Evaluation of the Use of DNA Adduct Dosimetry to Optimize the Timing of High Dose Therapy for Breast Cancer

摘要

For drugs that interact with DNA, measures of DNA damage can assess the intracellular availability of active drug at a critical molecular target. Measurements of DNA damage should reflect the integrated effect of all resistance factors, including both recognized mechanisms and uncharacterized mechanisms. Thus, molecular measures of DNA damage could provide an important tool for elucidating the time course of complex changes in resistance factors. Motivated by a recent clinical trial that demonstrated better survival when the interval between induction chemotherapy and high dose therapy was prolonged, this project is using measures of DNA damage to determine whether induction chemotherapy causes transient changes in resistance.
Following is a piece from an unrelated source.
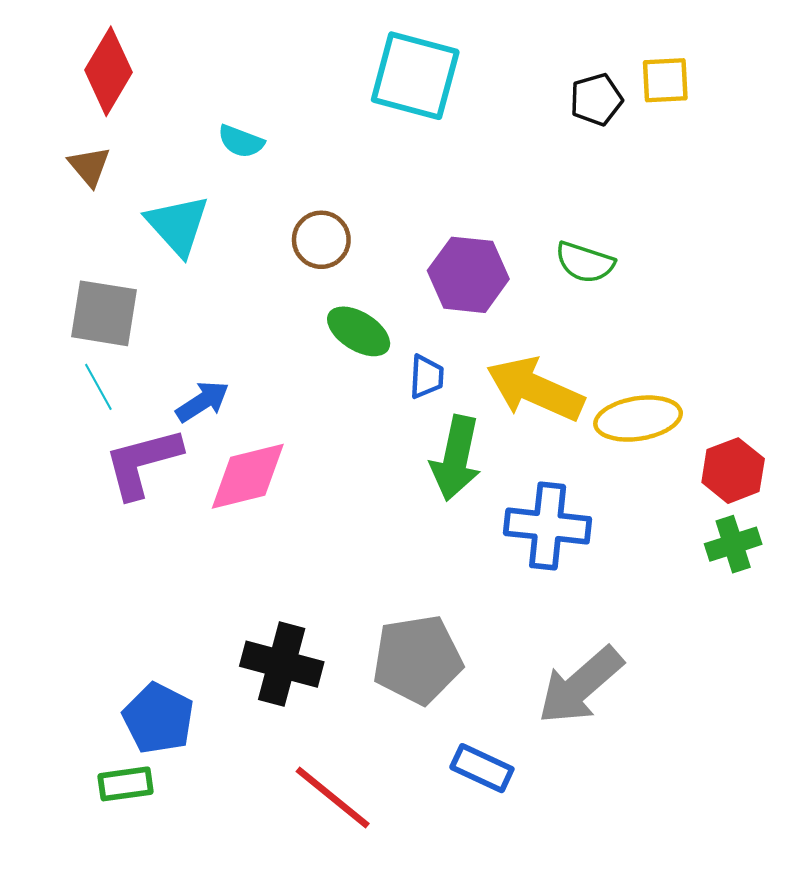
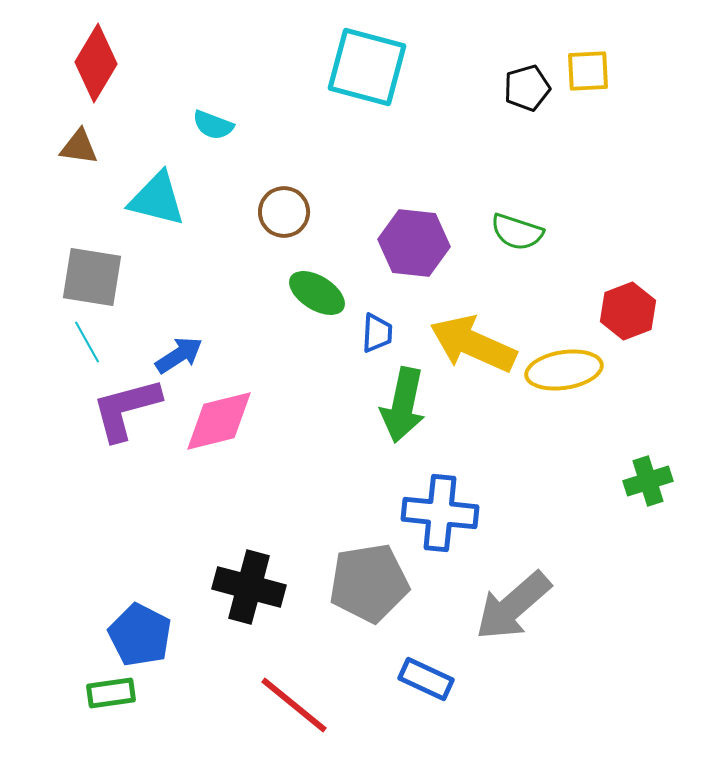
brown triangle: (89, 166) -> (79, 147), turned -42
cyan triangle: (178, 225) -> (157, 199), turned -34
red hexagon: (733, 471) -> (628, 311), moved
blue cross: (548, 526) -> (440, 513), moved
Findings indicate cyclophosphamide, cis-platin, and BCNU each produce DNA damage that an be measured in a dose dependent manner. Using a laser scanning cytometer, individual cells can be identified on slides. The characteristics of the individual cells (e.g., the presence of markers for normal or cancer cells) and cytoplasmic features (e.g. markers for apoptosis or enzymatic or other factors associated with resistance to chemotherapy) can be characterized by immunohistochemistry. Assays for DNA damage can be conducted in the same cells and associations between DNA damage and cytoplasmic features determined at the individual cell level.